Last Saturday, I along with 200 others showed up at Carnegie Mellon University to watch six hours of insightful presentations at the Pittsburgh Hockey Analytics Workshop. It was a historic moment amongst the hockey analytics community as it was the first of it’s kind in the United States. The event was hosted by Andrew Thomas and Sam Ventura; the makers of the hockey stats website war-on-ice.com. Thomas is a faculty member at the University, while Ventura is about to finish his PhD degree in statistics.

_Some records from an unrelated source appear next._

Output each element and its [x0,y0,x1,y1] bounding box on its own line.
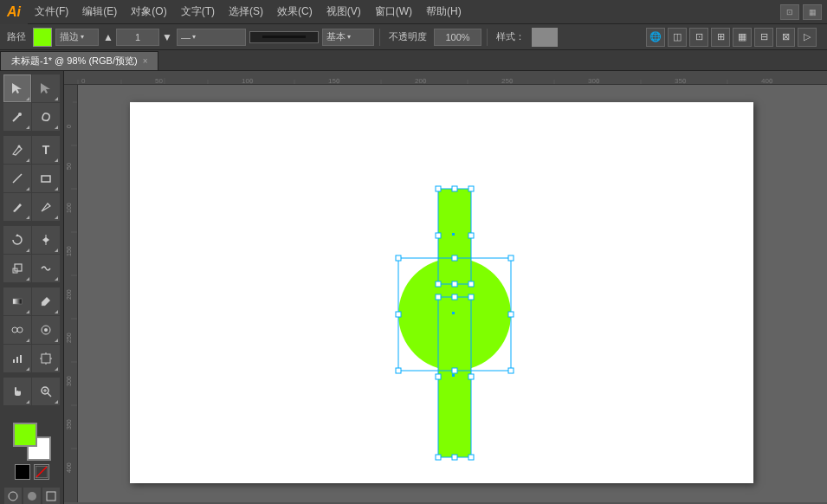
handle-tm-circ[interactable] [452,255,457,261]
sep1 [379,29,380,46]
stroke-cap-dropdown[interactable]: 基本▾ [322,29,374,46]
menu-text[interactable]: 文字(T) [174,0,222,24]
ruler-top: 0 50 100 150 200 250 [64,71,827,85]
handle-tr-bot[interactable] [468,294,474,300]
pen-tool[interactable] [3,136,31,164]
lasso-tool[interactable] [32,103,60,131]
svg-text:300: 300 [66,376,72,386]
scale-tool[interactable] [3,255,31,282]
globe-btn[interactable]: 🌐 [646,28,665,47]
svg-line-5 [13,174,22,183]
zoom-tool[interactable] [32,378,60,405]
artboard-tool[interactable] [32,345,60,372]
tool-triangle [26,400,29,404]
tool-triangle [55,339,58,342]
menu-select[interactable]: 选择(S) [222,0,270,24]
handle-bl-top[interactable] [436,281,441,287]
handle-tr-circ[interactable] [508,255,514,261]
svg-text:0: 0 [66,125,72,128]
menu-edit[interactable]: 编辑(E) [75,0,124,24]
tool-options-btn2[interactable]: ⊡ [689,28,708,47]
tool-row-8 [3,288,60,315]
selection-tool[interactable] [3,74,31,102]
handle-tm-bot[interactable] [452,294,457,300]
stroke-dropdown[interactable]: 描边▾ [55,29,99,46]
normal-mode-btn[interactable] [4,488,22,504]
handle-br-top[interactable] [468,281,474,287]
direct-selection-tool[interactable] [32,74,60,102]
mode-buttons [4,488,60,504]
stroke-up-btn[interactable]: ▲ [102,29,114,46]
style-swatch[interactable] [532,28,558,47]
warp-tool[interactable] [32,255,60,282]
handle-tl-bot[interactable] [436,294,441,300]
document-tab[interactable]: 未标题-1* @ 98% (RGB/预览) × [0,51,158,70]
tool-options-btn4[interactable]: ▦ [733,28,752,47]
svg-point-32 [9,492,17,501]
menu-window[interactable]: 窗口(W) [368,0,419,24]
tool-options-btn6[interactable]: ⊠ [776,28,795,47]
tool-triangle [55,277,58,281]
tool-options-btn5[interactable]: ⊟ [754,28,773,47]
menu-effect[interactable]: 效果(C) [270,0,320,24]
fill-swatch[interactable] [33,28,52,47]
handle-tr-top[interactable] [468,186,474,191]
gradient-tool[interactable] [3,288,31,315]
column-chart-tool[interactable] [3,345,31,372]
tool-options-btn1[interactable]: ◫ [668,28,687,47]
rect-tool[interactable] [32,165,60,192]
hand-tool[interactable] [3,378,31,405]
screen-mode-btn[interactable] [42,488,60,504]
handle-mr-circ[interactable] [508,312,514,317]
handle-mr-top[interactable] [468,233,474,238]
line-tool[interactable] [3,165,31,192]
tool-options-btn7[interactable]: ▷ [798,28,817,47]
handle-bl-bot[interactable] [436,455,441,460]
handle-br-bot[interactable] [468,455,474,460]
stroke-preview [249,31,319,43]
workspace-btn[interactable]: ⊡ [780,4,799,20]
stroke-value[interactable]: 1 [116,29,159,46]
eyedropper-tool[interactable] [32,288,60,315]
tool-options-btn3[interactable]: ⊞ [711,28,730,47]
rotate-tool[interactable] [3,226,31,254]
opacity-input[interactable]: 100% [434,29,481,46]
svg-marker-0 [12,83,22,94]
handle-bm-top[interactable] [452,281,457,287]
pencil-tool[interactable] [32,193,60,221]
symbol-tool[interactable] [32,316,60,344]
handle-tm-top[interactable] [452,186,457,191]
canvas-area[interactable]: 0 50 100 150 200 250 [64,71,827,502]
handle-mr-bot[interactable] [468,374,474,379]
mirror-tool[interactable] [32,226,60,254]
none-swatch[interactable] [34,464,49,480]
svg-text:150: 150 [66,246,72,256]
stroke-style-dropdown[interactable]: —▾ [177,29,246,46]
handle-tl-circ[interactable] [396,255,401,261]
arrange-btn[interactable]: ▦ [803,4,822,20]
tab-close-btn[interactable]: × [143,56,148,66]
opacity-label: 不透明度 [385,30,430,43]
foreground-swatch[interactable] [13,423,37,447]
default-colors-btn[interactable] [15,464,30,480]
menu-view[interactable]: 视图(V) [320,0,368,24]
menu-file[interactable]: 文件(F) [28,0,75,24]
handle-ml-circ[interactable] [396,312,401,317]
mask-mode-btn[interactable] [23,488,41,504]
menu-help[interactable]: 帮助(H) [419,0,468,24]
handle-bm-circ[interactable] [452,368,457,373]
stroke-down-btn[interactable]: ▼ [161,29,173,46]
menu-object[interactable]: 对象(O) [124,0,173,24]
handle-ml-top[interactable] [436,233,441,238]
handle-bm-bot[interactable] [452,455,457,460]
paintbrush-tool[interactable] [3,193,31,221]
handle-br-circ[interactable] [508,368,514,373]
canvas-content[interactable] [78,85,827,502]
handle-tl-top[interactable] [436,186,441,191]
handle-ml-bot[interactable] [436,374,441,379]
magic-wand-tool[interactable] [3,103,31,131]
tool-row-9 [3,316,60,344]
handle-bl-circ[interactable] [396,368,401,373]
blend-tool[interactable] [3,316,31,344]
text-tool[interactable]: T [32,136,60,164]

It was not too long ago that all hockey media and fans alike were losing their minds when the first wave of hockey analytics writers and web makers got hired by NHL teams. Among them were Eric Tulsky, Corey Sznajder, Cam Charron, Tim Barnes (aka Vic Ferrari) and Tyler Dellow. Some wonder if snatching up such visionaries would leave the public with such a talent drain that will struggle to fill up again. The biggest of the blows was Darryl Metcalf: the creator of eliteskater.com. What Metcalf brought to his website was the first to generate live game logs for a team’s and individual player’s shot attempts and present that data under different score effects (close-score, trailing, leading by more than two goals, etc.). Along with that, Metcalf generated his own player usage charts like the one’s Rob Vollman and Robb Tufts first created on hockeyabstract.com, but one difference is the use of Quality of Competition being measured by their opponent’s Time On Ice instead of relative opposing puck possession. Metcalf also created leaderboards for any analytical stat and you can dwindle the number of qualified players based on games played and which team they are on via a drop down list. Additional data from the 2014 Winter Olympics and the Canadian Junior Leagues (Western, Ontario and Quebec Major Junior Hockey Leagues) were also being displayed. Sites like behindthenet.ca and stats.hockeyanalysis.com have been great for showing season-long player and team data, but never have the breakdown of the numbers been so simple and accessible like extraskater.com had been.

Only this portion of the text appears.